WHAT IS NEEDED >> Make a verbatim copy of the records; pictures stay out.

ENTRIES SHOWN >>
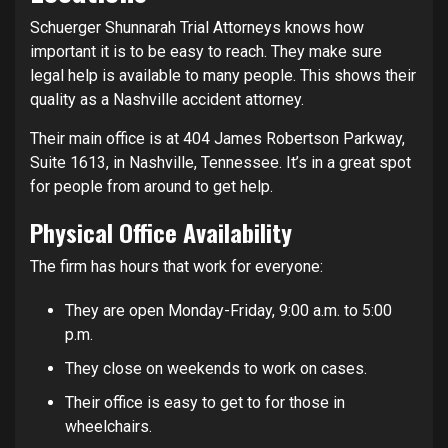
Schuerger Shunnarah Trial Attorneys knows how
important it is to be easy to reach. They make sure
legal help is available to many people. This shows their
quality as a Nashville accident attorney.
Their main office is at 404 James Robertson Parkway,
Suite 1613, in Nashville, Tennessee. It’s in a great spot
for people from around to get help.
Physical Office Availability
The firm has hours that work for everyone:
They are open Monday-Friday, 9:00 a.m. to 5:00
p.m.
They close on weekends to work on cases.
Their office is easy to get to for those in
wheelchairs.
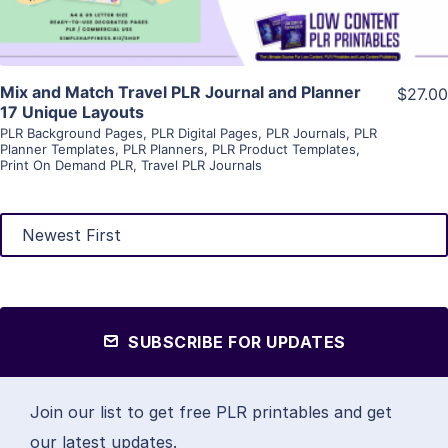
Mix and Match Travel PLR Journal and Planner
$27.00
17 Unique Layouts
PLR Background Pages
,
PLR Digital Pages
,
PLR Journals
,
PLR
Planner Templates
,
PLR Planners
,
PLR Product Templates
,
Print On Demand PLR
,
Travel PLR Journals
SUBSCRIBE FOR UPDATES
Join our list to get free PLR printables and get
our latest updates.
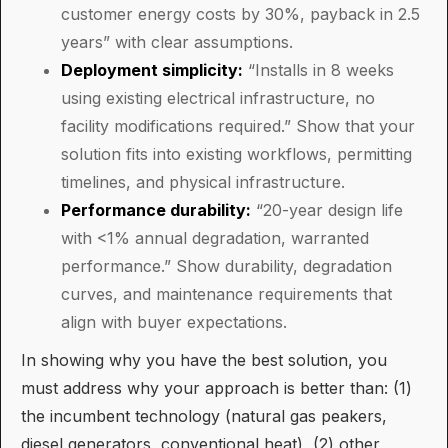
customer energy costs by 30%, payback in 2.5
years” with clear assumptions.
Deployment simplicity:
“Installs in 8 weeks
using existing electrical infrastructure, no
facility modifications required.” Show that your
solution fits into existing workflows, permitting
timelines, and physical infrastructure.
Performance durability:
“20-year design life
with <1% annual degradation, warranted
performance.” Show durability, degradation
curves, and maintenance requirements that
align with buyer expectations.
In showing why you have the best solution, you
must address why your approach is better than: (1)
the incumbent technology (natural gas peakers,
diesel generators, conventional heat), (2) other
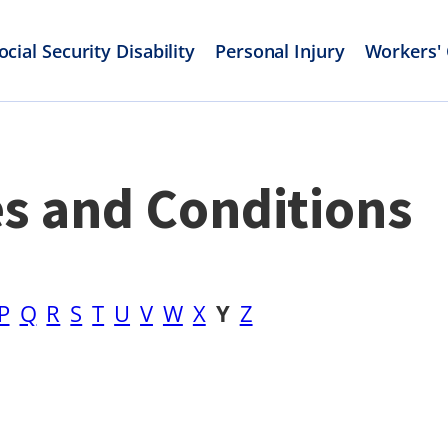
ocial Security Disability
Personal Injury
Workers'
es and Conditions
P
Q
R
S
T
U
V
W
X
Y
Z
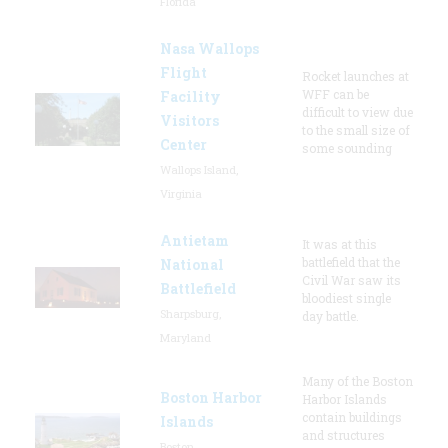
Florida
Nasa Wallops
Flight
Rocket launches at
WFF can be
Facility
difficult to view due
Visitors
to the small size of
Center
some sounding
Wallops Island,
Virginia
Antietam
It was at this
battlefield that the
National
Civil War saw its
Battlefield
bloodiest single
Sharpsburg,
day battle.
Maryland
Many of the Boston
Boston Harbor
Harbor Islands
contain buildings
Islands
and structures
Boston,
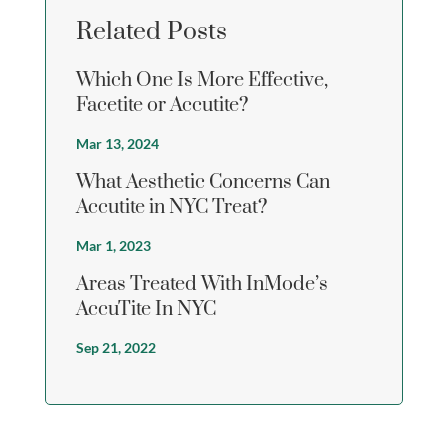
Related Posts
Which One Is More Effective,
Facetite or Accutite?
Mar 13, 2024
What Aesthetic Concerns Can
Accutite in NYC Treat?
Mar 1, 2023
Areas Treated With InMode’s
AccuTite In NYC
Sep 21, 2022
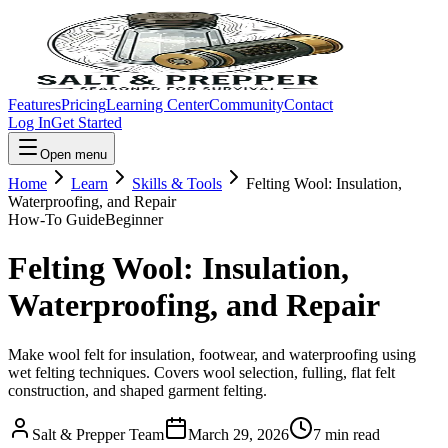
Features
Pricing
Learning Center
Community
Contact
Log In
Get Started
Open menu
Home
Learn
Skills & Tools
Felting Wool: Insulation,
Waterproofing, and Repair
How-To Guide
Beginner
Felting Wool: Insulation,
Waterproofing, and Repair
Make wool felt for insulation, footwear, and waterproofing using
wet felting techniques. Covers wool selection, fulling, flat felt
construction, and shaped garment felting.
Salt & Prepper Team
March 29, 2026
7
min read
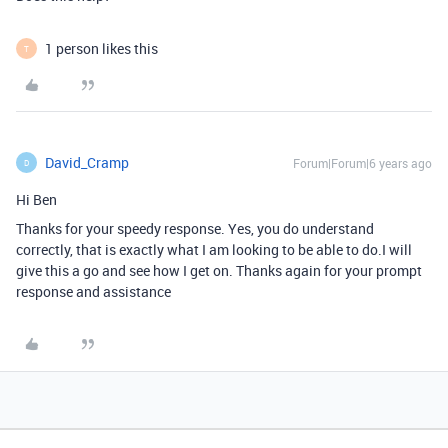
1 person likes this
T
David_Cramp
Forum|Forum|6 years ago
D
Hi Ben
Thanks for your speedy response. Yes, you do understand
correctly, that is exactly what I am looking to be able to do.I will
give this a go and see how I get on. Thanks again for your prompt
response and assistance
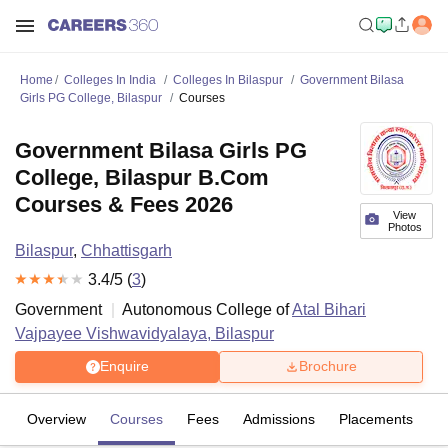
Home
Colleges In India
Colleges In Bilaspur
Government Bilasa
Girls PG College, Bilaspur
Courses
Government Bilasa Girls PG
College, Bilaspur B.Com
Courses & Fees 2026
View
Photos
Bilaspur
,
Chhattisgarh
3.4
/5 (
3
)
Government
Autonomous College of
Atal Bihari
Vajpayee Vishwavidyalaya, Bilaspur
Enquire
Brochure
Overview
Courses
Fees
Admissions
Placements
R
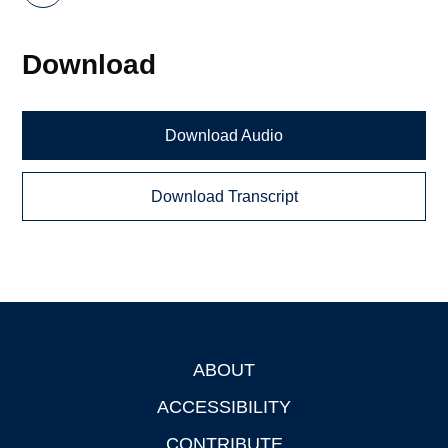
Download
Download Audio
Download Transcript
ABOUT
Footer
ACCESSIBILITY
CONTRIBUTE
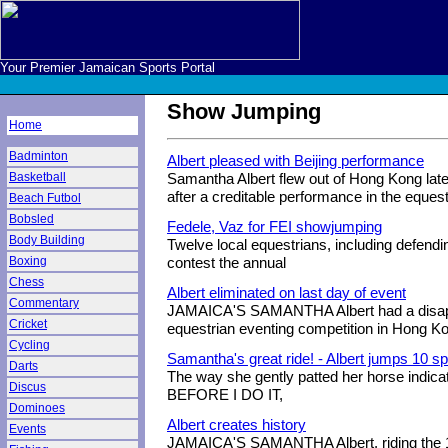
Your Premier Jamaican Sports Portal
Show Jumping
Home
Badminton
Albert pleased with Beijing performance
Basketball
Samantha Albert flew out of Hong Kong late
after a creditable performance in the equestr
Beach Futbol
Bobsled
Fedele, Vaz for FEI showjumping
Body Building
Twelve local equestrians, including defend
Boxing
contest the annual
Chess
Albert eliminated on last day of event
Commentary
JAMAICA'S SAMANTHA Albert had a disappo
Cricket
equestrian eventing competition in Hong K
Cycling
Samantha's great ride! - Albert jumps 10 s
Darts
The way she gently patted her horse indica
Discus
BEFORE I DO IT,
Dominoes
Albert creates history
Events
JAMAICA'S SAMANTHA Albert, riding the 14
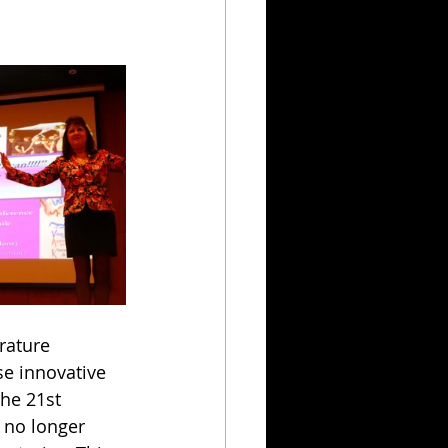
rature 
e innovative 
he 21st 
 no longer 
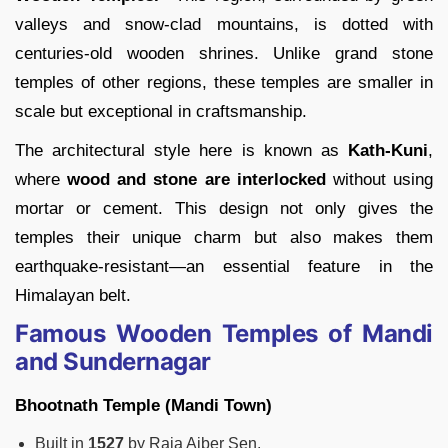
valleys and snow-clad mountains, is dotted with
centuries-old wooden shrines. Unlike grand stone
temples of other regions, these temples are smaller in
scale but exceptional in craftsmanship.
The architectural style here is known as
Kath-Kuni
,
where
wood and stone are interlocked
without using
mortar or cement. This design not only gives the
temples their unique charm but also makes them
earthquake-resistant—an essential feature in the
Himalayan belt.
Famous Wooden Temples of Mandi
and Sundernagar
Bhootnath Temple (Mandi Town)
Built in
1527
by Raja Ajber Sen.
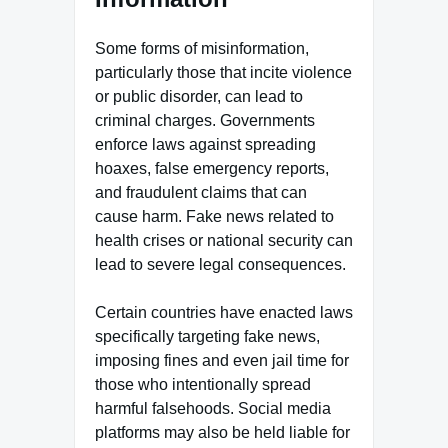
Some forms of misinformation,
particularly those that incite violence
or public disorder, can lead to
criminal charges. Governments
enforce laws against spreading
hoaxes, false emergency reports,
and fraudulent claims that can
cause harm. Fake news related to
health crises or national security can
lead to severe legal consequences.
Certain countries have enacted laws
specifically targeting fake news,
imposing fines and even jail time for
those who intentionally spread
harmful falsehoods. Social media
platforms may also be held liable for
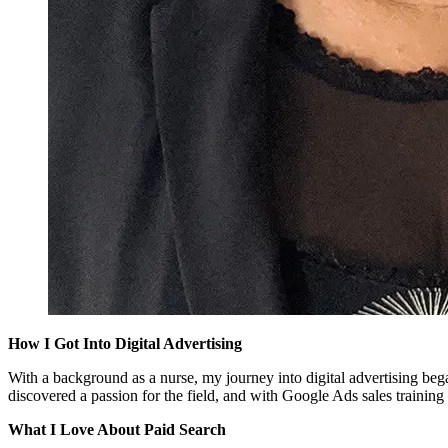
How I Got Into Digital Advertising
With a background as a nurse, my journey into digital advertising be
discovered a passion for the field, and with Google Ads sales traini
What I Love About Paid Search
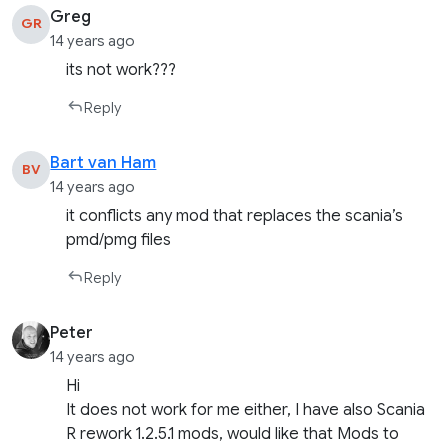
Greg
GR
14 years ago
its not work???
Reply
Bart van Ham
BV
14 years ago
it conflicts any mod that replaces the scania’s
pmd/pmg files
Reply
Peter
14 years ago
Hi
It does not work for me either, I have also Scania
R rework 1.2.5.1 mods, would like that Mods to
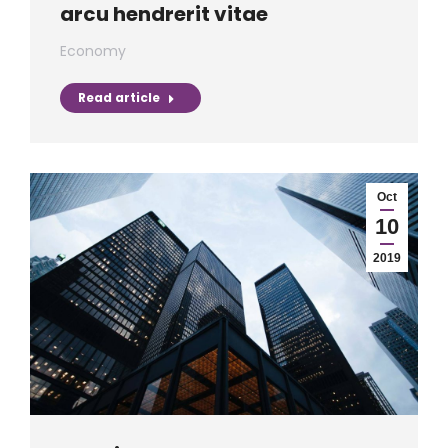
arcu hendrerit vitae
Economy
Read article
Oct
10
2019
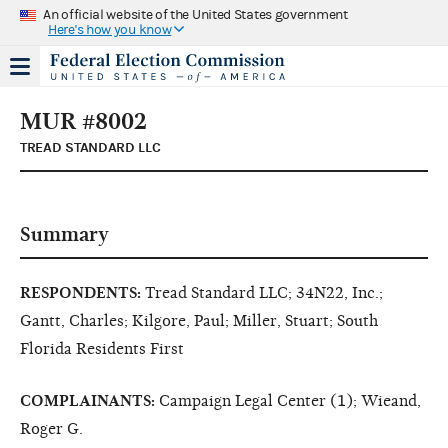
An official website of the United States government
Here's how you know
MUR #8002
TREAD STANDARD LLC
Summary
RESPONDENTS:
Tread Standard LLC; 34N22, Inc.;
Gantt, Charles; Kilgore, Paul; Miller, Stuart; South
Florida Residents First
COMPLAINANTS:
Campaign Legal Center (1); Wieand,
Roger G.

PROBLEM SOLUTION >>
Schuerger Shunnarah Trial Attorneys knows how
important it is to be easy to reach. They make sure
legal help is available to many people. This shows their
quality as a Nashville accident attorney.
Their main office is at 404 James Robertson Parkway,
Suite 1613, in Nashville, Tennessee. It’s in a great spot
for people from around to get help.
Physical Office Availability
The firm has hours that work for everyone:
They are open Monday-Friday, 9:00 a.m. to 5:00
p.m.
They close on weekends to work on cases.
Their office is easy to get to for those in
wheelchairs.
Mix and Match Travel PLR Journal and Planner
$27.00
17 Unique Layouts
PLR Background Pages
,
PLR Digital Pages
,
PLR Journals
,
PLR
Planner Templates
,
PLR Planners
,
PLR Product Templates
,
Print On Demand PLR
,
Travel PLR Journals
SUBSCRIBE FOR UPDATES
Join our list to get free PLR printables and get
our latest updates.
customer energy costs by 30%, payback in 2.5
years” with clear assumptions.
Deployment simplicity:
“Installs in 8 weeks
using existing electrical infrastructure, no
facility modifications required.” Show that your
solution fits into existing workflows, permitting
timelines, and physical infrastructure.
Performance durability:
“20-year design life
with <1% annual degradation, warranted
performance.” Show durability, degradation
curves, and maintenance requirements that
align with buyer expectations.
In showing why you have the best solution, you
must address why your approach is better than: (1)
the incumbent technology (natural gas peakers,
diesel generators, conventional heat), (2) other
ocial Security Disability
Personal Injury
Workers'
es and Conditions
P
Q
R
S
T
U
V
W
X
Y
Z
Florida
Nasa Wallops
Flight
Rocket launches at
WFF can be
Facility
difficult to view due
Visitors
to the small size of
Center
some sounding
Wallops Island,
Virginia
Antietam
It was at this
battlefield that the
National
Civil War saw its
Battlefield
bloodiest single
Sharpsburg,
day battle.
Maryland
Many of the Boston
Boston Harbor
Harbor Islands
contain buildings
Islands
and structures
Boston,
Related Posts
Which One Is More Effective,
Facetite or Accutite?
Mar 13, 2024
What Aesthetic Concerns Can
Accutite in NYC Treat?
Mar 1, 2023
Areas Treated With InMode’s
AccuTite In NYC
Sep 21, 2022
Features
Pricing
Learning Center
Community
Contact
Log In
Get Started
Open menu
Home
Learn
Skills & Tools
Felting Wool: Insulation,
Waterproofing, and Repair
How-To Guide
Beginner
Felting Wool: Insulation,
Waterproofing, and Repair
Make wool felt for insulation, footwear, and waterproofing using
wet felting techniques. Covers wool selection, fulling, flat felt
construction, and shaped garment felting.
Salt & Prepper Team
March 29, 2026
7
min read
1 person likes this
T
David_Cramp
Forum|Forum|6 years ago
D
Hi Ben
Thanks for your speedy response. Yes, you do understand
correctly, that is exactly what I am looking to be able to do.I will
give this a go and see how I get on. Thanks again for your prompt
response and assistance
Home
Colleges In India
Colleges In Bilaspur
Government Bilasa
Girls PG College, Bilaspur
Courses
Government Bilasa Girls PG
College, Bilaspur B.Com
Courses & Fees 2026
View
Photos
Bilaspur
,
Chhattisgarh
3.4
/5 (
3
)
Government
Autonomous College of
Atal Bihari
Vajpayee Vishwavidyalaya, Bilaspur
Enquire
Brochure
Overview
Courses
Fees
Admissions
Placements
R
Download
Download Audio
Download Transcript
ABOUT
Footer
ACCESSIBILITY
CONTRIBUTE
Your Premier Jamaican Sports Portal
Show Jumping
Home
Badminton
Albert pleased with Beijing performance
Basketball
Samantha Albert flew out of Hong Kong late
after a creditable performance in the equestr
Beach Futbol
Bobsled
Fedele, Vaz for FEI showjumping
Body Building
Twelve local equestrians, including defend
Boxing
contest the annual
Chess
Albert eliminated on last day of event
Commentary
JAMAICA'S SAMANTHA Albert had a disappo
Cricket
equestrian eventing competition in Hong K
Cycling
Samantha's great ride! - Albert jumps 10 s
Darts
The way she gently patted her horse indica
Discus
BEFORE I DO IT,
Dominoes
Albert creates history
Events
JAMAICA'S SAMANTHA Albert, riding the 14
rature 
e innovative 
he 21st 
 no longer 
valleys and snow-clad mountains, is dotted with
centuries-old wooden shrines. Unlike grand stone
temples of other regions, these temples are smaller in
scale but exceptional in craftsmanship.
The architectural style here is known as
Kath-Kuni
,
where
wood and stone are interlocked
without using
mortar or cement. This design not only gives the
temples their unique charm but also makes them
earthquake-resistant—an essential feature in the
Himalayan belt.
Famous Wooden Temples of Mandi
and Sundernagar
Bhootnath Temple (Mandi Town)
Built in
1527
by Raja Ajber Sen.
Some forms of misinformation,
particularly those that incite violence
or public disorder, can lead to
criminal charges. Governments
enforce laws against spreading
hoaxes, false emergency reports,
and fraudulent claims that can
cause harm. Fake news related to
health crises or national security can
lead to severe legal consequences.
Certain countries have enacted laws
specifically targeting fake news,
imposing fines and even jail time for
those who intentionally spread
harmful falsehoods. Social media
platforms may also be held liable for
How I Got Into Digital Advertising
With a background as a nurse, my journey into digital advertising be
discovered a passion for the field, and with Google Ads sales traini
What I Love About Paid Search
Greg
GR
14 years ago
its not work???
Reply
Bart van Ham
BV
14 years ago
it conflicts any mod that replaces the scania’s
pmd/pmg files
Reply
Peter
14 years ago
Hi
It does not work for me either, I have also Scania
R rework 1.2.5.1 mods, would like that Mods to
arcu hendrerit vitae
Economy
Read article
Oct
10
2019
An official website of the United States government
Here's how you know
MUR #8002
TREAD STANDARD LLC
Summary
RESPONDENTS:
Tread Standard LLC; 34N22, Inc.;
Gantt, Charles; Kilgore, Paul; Miller, Stuart; South
Florida Residents First
COMPLAINANTS:
Campaign Legal Center (1); Wieand,
Roger G.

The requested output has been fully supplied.